Jeder Schritt auf diesem toten Planeten wirbelt feinen Sand empor. Der Untergrund ist aus unzähligen, alten Skeletten von Menschen oder Tieren, welche sich einst hier einfach niederlegten, um ihrem Tod in der Kapitulation zu begegnen. Die Knochen, in denen sich vom Wind getriebene Stoff- und Müllreste gefangen haben, sind stark vertrocknet. Sie zerbrechen knackend unter Belastung. Als würde man durch eine Gruft waten – hier, in der einstigen Oase des blühenden Lebens dieser so großen Metropole.

Die Atemluft. Sie ist trocken. Viel dünner. Und bei jedem Atemzug steht nur wenig Sauerstoff zur Verfügung. Reizungen der Atemwege sind durch den feinen Sand in der Luft unumgänglich – das tägliche Geschäft der Heiler in den zersplitterten und sogar verfeindeten Siedlungen.

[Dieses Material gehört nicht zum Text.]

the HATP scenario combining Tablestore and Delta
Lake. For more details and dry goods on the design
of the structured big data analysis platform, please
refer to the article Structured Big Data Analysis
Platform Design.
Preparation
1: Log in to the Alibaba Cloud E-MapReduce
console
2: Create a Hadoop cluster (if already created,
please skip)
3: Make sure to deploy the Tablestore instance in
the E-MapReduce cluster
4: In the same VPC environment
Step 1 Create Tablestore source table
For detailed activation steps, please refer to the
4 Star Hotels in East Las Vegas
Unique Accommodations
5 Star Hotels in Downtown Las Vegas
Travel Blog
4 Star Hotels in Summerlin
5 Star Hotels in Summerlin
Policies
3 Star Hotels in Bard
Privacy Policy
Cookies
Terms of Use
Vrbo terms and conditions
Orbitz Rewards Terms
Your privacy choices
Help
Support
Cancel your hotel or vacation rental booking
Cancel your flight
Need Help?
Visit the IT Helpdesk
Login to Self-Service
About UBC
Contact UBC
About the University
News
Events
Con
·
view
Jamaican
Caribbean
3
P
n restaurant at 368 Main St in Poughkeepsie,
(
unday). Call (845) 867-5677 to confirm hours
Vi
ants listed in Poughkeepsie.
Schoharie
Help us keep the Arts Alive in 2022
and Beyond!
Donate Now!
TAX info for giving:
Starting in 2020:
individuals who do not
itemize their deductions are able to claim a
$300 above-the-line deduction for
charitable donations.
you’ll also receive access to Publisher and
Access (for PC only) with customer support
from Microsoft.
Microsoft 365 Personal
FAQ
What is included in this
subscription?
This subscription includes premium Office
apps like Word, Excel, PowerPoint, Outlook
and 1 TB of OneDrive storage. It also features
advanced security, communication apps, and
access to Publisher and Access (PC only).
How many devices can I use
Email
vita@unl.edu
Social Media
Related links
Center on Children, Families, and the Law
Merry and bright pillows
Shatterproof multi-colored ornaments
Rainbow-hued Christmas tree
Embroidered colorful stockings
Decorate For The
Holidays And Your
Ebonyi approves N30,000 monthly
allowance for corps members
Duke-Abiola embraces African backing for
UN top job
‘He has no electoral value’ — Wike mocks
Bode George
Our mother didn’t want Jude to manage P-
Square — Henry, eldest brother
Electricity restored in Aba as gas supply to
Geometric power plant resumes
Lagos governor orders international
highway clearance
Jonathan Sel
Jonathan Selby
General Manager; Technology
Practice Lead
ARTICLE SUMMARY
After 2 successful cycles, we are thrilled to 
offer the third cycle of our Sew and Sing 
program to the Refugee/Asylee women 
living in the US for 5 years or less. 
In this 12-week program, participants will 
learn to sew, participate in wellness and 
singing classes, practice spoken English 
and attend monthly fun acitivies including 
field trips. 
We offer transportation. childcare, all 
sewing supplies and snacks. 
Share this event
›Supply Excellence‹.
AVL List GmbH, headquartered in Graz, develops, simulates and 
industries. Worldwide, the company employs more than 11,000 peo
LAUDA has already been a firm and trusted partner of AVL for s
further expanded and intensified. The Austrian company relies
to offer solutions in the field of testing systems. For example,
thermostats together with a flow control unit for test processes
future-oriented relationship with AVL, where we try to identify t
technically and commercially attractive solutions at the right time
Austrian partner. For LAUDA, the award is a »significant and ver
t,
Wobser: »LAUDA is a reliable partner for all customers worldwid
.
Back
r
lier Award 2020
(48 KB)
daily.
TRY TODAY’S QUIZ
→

Ein Mann sackt auf die Knie. Der abgenutzte Leder-Schutzanzug knirscht unter der Bewegung, seine Ausrüstung am Rucksack klappert leise. Für einen Moment senkt er den Blick, schämt sich fast, doch dann zwingt er sich, wieder auf den Fund vor ihm zu starren: das endlose Nass in einem alten Swimmingpool, versiegelt mit einer dicken „SealTex“-Plane – hermetisch und luftdicht. Randvoll. Mehrere Liter Leben funkeln unter der dreckigen Plane. „Der Spinner hatte recht“, flüstert er leise. Ein bitteres Lächeln zieht über sein Gesicht, als er sich an das barbarische Verhör vor wenigen Tagen erinnert. Dieser verwahrloste Bastard aus einer anderen Siedlung, welcher mit Preisgabe dieser Information sein Leben retten wollte, kostete uns am Ende nur eine Patrone. Und nun, hier – das Wasser im geheimen Reservoir. Er hatte nicht gelogen, dieses arme Schwein. „Ich komme als Held zurück, verdammt!“, flüstert er euphorisch – „zurück in die Arme meiner Familie!“

Er erinnert sich nicht mehr, wann er zuletzt so viel Wasser gesehen hat. Vorsichtig blickt er sich um, während er seine Handschuhe abstreift. Die sengende Hitze trifft ihn sofort, und er duckt sich, um möglichst viel Haut vor der brennenden Sonne zu verbergen. Mit einer Hand zieht er eine rostige Metalldose aus der zusätzlichen Tasche seines Rucksacks und zieht sie rasch in den selbst geworfenen Schatten. Der Schnellverschluss hakt ein wenig, gibt aber schließlich unter mehr Druck nach. Es ist ein altes Spritzenset – die verschiedenen Kanülen aus Metall, in unterschiedlichen Größen, sind im Deckel ordentlich sortiert. Er wählt die längste, die stabilste. Ein kurzer Blick, und er stellt fest: Niemand da. Ein leises Klicken ertönt, als die Spritze einsatzbereit ist. Mit einem festen Ruck drückt er die Nadel durch die dicke „SealTex“-Plane und zieht dann kräftig am anderen Ende der Spritze. Fünfzig Milliliter für einen Qualitätstest wären üblich, doch er zieht hundertfünfzig auf. Ein leises Quietschen begleitet das Herausziehen der nassen Nadel aus der Plane. Seine zerbrochenen Fingernägel reißen die vorbereiteten Klebebandstücke auseinander – das winzige Loch wird sofort abgedichtet. Durchatmen. Niemand da. Sein Blick fällt auf die Spritze: ihr Inhalt funkelt – welch ein kostbarer Schatz!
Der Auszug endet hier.